Collected data:
***
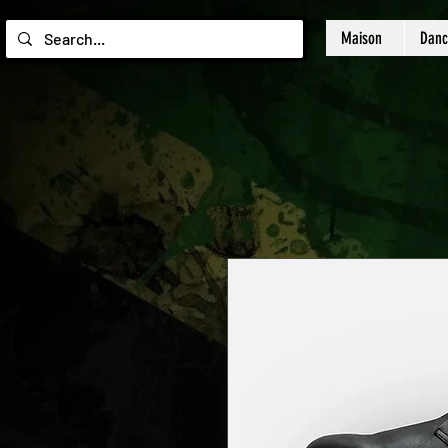
Maison
Danc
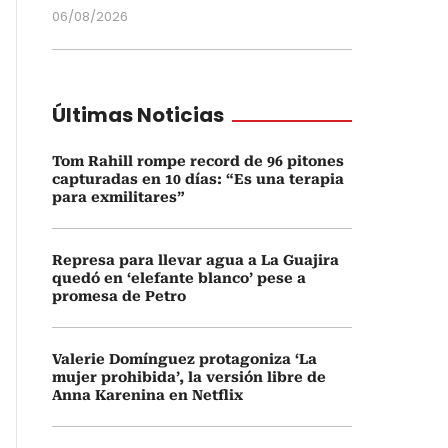
06/08/2026
Últimas Noticias
Tom Rahill rompe record de 96 pitones
capturadas en 10 días: “Es una terapia
para exmilitares”
Represa para llevar agua a La Guajira
quedó en ‘elefante blanco’ pese a
promesa de Petro
Valerie Domínguez protagoniza ‘La
mujer prohibida’, la versión libre de
Anna Karenina en Netflix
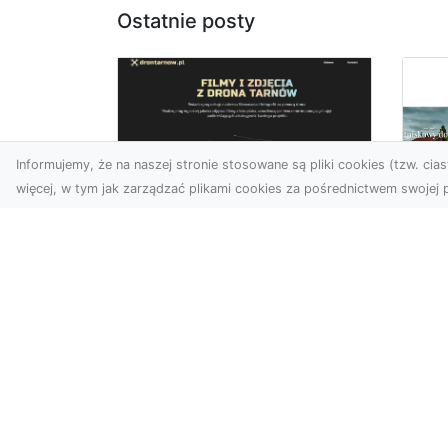
Ostatnie posty
Informujemy, że na naszej stronie stosowane są pliki cookies (tzw. ciast
więcej, w tym jak zarządzać plikami cookies za pośrednictwem swojej p
Zdjęcia z drona
Tarnów –
Mo
nowoczesne
po
spojrzenie na biznes
św
wn
Zdjęcia z drona Tarnów to
doskonały sposób na
Du
wzbogacenie Twojej oferty
nie
wizualnej. Dzięki usługom ...
no
ory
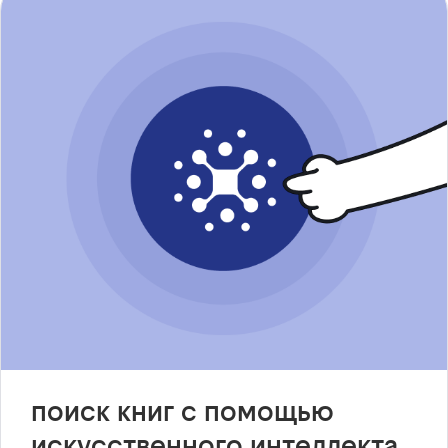
поиск книг с помощью
искусственного интеллекта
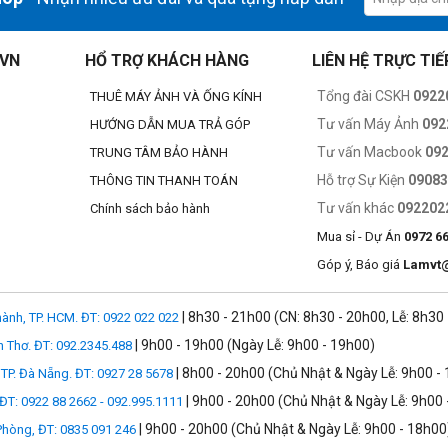
.VN
HỔ TRỢ KHÁCH HÀNG
LIÊN HỆ TRỰC TIẾ
Tổng đài CSKH
0922
THUÊ MÁY ẢNH VÀ ỐNG KÍNH
Tư vấn Máy Ảnh
092
HƯỚNG DẪN MUA TRẢ GÓP
Tư vấn Macbook
09
TRUNG TÂM BẢO HÀNH
Hỗ trợ Sự Kiện
0908
THÔNG TIN THANH TOÁN
Tư vấn khác
092202
Chính sách bảo hành
Mua sỉ - Dự Án
0972 6
Góp ý, Báo giá
Lamvt
| 8h30 - 21h00 (CN: 8h30 - 20h00, Lễ: 8h30
ành, TP. HCM. ĐT: 0922 022 022
| 9h00 - 19h00 (Ngày Lễ: 9h00 - 19h00)
n Thơ. ĐT: 092.2345.488
| 8h00 - 20h00 (Chủ Nhật & Ngày Lễ: 9h00 -
TP. Đà Nẵng. ĐT: 0927 28 5678
| 9h00 - 20h00 (Chủ Nhật & Ngày Lễ: 9h00 
 ĐT: 0922 88 2662 - 092.995.1111
giới 360° với chi tiết sắc nét và tầm nhìn rộng lớn, sau đó tự do chỉn
| 9h00 - 20h00 (Chủ Nhật & Ngày Lễ: 9h00 - 18h00
 Phòng, ĐT: 0835 091 246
***
Task: Every line of the records above should be copied exactly, while the pictures are left behind.

Your solution:
Maison
Danc
06/08/2026
Últimas Noticias
Tom Rahill rompe record de 96 pitones
capturadas en 10 días: “Es una terapia
para exmilitares”
Represa para llevar agua a La Guajira
quedó en ‘elefante blanco’ pese a
promesa de Petro
Valerie Domínguez protagoniza ‘La
mujer prohibida’, la versión libre de
Anna Karenina en Netflix
Ostatnie posty
Informujemy, że na naszej stronie stosowane są pliki cookies (tzw. ciast
więcej, w tym jak zarządzać plikami cookies za pośrednictwem swojej p
Zdjęcia z drona
Tarnów –
Mo
nowoczesne
po
spojrzenie na biznes
św
wn
Zdjęcia z drona Tarnów to
doskonały sposób na
Du
wzbogacenie Twojej oferty
nie
wizualnej. Dzięki usługom ...
no
ory
поиск книг с помощью
искусственного интеллекта
.VN
HỔ TRỢ KHÁCH HÀNG
LIÊN HỆ TRỰC TIẾ
Tổng đài CSKH
0922
THUÊ MÁY ẢNH VÀ ỐNG KÍNH
Tư vấn Máy Ảnh
092
HƯỚNG DẪN MUA TRẢ GÓP
Tư vấn Macbook
09
TRUNG TÂM BẢO HÀNH
Hỗ trợ Sự Kiện
0908
THÔNG TIN THANH TOÁN
Tư vấn khác
092202
Chính sách bảo hành
Mua sỉ - Dự Án
0972 6
Góp ý, Báo giá
Lamvt
| 8h30 - 21h00 (CN: 8h30 - 20h00, Lễ: 8h30
ành, TP. HCM. ĐT: 0922 022 022
| 9h00 - 19h00 (Ngày Lễ: 9h00 - 19h00)
n Thơ. ĐT: 092.2345.488
| 8h00 - 20h00 (Chủ Nhật & Ngày Lễ: 9h00 -
TP. Đà Nẵng. ĐT: 0927 28 5678
| 9h00 - 20h00 (Chủ Nhật & Ngày Lễ: 9h00 
 ĐT: 0922 88 2662 - 092.995.1111
giới 360° với chi tiết sắc nét và tầm nhìn rộng lớn, sau đó tự do chỉn
| 9h00 - 20h00 (Chủ Nhật & Ngày Lễ: 9h00 - 18h00
 Phòng, ĐT: 0835 091 246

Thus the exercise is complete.